- _What is needed_: Use the entries below and reproduce exactly the lines from the one containing "der Öko-Resort-Investition (oder anderer" down to the one containing "Weiterent wicklung des bestehenden", both of them included.

Top of The input

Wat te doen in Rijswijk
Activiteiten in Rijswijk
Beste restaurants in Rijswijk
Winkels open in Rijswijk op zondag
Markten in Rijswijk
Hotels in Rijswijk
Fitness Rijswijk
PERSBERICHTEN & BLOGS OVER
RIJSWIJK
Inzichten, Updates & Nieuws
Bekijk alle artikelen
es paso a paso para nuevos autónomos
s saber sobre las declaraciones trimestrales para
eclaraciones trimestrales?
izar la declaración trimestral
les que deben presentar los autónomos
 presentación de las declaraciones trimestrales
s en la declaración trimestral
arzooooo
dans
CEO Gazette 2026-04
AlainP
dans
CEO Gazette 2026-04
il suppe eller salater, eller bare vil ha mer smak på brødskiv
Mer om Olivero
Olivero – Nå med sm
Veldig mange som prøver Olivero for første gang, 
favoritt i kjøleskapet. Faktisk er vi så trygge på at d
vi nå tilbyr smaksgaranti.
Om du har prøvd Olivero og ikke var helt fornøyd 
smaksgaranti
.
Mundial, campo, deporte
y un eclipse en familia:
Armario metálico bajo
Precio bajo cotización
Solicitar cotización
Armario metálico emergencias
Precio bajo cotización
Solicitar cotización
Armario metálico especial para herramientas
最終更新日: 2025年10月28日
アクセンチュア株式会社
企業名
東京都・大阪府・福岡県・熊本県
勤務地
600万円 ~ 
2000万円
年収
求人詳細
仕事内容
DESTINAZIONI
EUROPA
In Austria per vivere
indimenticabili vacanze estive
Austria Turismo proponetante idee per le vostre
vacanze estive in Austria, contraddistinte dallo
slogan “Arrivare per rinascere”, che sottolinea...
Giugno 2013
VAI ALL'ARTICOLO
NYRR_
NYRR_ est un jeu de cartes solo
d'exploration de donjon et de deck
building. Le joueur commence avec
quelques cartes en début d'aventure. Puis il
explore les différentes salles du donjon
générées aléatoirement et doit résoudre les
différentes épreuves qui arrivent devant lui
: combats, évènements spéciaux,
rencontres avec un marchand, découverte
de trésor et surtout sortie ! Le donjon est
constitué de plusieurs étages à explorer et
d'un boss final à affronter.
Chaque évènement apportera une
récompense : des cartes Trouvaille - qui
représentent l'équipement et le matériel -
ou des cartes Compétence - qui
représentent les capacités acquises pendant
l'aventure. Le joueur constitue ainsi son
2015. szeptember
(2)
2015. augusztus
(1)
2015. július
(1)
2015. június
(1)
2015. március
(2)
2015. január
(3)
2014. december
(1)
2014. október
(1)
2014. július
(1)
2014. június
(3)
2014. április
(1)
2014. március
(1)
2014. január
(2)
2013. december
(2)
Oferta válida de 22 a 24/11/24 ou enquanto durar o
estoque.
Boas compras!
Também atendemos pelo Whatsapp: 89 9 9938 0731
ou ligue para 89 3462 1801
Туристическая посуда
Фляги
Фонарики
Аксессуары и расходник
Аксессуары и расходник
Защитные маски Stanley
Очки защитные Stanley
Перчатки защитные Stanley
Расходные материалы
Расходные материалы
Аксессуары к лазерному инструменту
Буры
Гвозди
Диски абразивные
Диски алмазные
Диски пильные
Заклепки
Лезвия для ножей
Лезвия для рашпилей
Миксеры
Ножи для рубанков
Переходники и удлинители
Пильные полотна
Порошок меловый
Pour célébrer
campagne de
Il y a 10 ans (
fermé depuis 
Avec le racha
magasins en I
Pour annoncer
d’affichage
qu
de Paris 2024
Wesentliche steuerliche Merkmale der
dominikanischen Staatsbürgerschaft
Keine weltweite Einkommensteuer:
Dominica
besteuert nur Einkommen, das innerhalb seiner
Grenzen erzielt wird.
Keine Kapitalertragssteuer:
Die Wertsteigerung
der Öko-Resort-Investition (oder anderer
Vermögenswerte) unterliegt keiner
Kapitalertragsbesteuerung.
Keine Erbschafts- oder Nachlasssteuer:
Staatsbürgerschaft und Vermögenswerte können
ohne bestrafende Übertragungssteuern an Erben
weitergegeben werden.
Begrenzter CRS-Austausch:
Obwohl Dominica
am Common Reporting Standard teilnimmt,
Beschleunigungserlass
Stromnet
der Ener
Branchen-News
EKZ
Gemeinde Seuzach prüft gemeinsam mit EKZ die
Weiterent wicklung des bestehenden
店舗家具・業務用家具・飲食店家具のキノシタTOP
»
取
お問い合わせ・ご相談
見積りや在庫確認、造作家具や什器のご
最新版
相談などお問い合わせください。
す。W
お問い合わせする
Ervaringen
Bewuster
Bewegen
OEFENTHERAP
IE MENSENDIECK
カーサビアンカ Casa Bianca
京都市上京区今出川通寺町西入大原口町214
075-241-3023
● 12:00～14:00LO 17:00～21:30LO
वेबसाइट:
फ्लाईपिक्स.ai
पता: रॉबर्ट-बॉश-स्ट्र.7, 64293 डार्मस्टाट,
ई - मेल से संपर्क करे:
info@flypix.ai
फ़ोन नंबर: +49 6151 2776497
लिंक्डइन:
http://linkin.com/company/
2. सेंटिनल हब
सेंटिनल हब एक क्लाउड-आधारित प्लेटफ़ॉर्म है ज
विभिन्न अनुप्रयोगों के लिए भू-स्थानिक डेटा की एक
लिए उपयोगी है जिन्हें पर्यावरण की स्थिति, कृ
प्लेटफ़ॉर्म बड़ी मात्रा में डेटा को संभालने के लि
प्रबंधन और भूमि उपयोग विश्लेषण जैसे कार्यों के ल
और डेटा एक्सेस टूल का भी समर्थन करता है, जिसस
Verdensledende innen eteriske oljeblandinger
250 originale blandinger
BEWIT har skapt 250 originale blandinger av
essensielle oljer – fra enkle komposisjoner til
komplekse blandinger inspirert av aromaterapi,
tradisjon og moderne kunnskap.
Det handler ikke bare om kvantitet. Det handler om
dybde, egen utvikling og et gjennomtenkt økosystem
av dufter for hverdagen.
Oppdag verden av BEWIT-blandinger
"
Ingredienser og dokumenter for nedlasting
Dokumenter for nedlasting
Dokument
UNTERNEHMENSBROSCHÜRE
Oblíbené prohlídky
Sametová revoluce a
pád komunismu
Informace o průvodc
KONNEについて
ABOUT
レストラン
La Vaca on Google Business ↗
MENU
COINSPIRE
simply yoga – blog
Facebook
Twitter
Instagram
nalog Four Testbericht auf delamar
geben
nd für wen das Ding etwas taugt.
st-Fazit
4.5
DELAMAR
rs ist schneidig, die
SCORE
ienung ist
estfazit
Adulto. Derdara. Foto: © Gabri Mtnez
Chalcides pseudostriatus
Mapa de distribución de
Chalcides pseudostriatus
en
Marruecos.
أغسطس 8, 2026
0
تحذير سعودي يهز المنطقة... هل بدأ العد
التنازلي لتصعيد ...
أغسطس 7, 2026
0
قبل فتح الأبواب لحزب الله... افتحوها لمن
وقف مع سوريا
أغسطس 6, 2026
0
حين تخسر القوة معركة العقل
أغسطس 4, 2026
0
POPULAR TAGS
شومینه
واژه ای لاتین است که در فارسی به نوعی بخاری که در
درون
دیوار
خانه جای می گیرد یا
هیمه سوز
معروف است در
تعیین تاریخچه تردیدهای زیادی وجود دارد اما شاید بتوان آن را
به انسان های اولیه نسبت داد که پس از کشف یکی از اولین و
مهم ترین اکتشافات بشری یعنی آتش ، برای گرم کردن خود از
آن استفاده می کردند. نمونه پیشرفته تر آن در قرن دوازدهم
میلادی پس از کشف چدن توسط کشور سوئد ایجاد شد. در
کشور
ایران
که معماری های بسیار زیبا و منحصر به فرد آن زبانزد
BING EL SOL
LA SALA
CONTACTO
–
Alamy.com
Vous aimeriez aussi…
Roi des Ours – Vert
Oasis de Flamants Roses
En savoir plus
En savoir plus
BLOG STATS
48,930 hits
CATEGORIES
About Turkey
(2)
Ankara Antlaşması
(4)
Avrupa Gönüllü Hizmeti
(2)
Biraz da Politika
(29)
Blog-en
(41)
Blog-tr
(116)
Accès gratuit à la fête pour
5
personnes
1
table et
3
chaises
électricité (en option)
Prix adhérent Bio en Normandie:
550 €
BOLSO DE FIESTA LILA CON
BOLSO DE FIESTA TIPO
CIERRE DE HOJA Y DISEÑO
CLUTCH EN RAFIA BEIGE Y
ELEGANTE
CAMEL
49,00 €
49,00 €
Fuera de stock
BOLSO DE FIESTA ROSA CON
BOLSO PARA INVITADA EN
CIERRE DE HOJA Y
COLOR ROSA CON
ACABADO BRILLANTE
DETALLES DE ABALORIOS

Bottom of The input

- _Your response_:
der Öko-Resort-Investition (oder anderer
Vermögenswerte) unterliegt keiner
Kapitalertragsbesteuerung.
Keine Erbschafts- oder Nachlasssteuer:
Staatsbürgerschaft und Vermögenswerte können
ohne bestrafende Übertragungssteuern an Erben
weitergegeben werden.
Begrenzter CRS-Austausch:
Obwohl Dominica
am Common Reporting Standard teilnimmt,
Beschleunigungserlass
Stromnet
der Ener
Branchen-News
EKZ
Gemeinde Seuzach prüft gemeinsam mit EKZ die
Weiterent wicklung des bestehenden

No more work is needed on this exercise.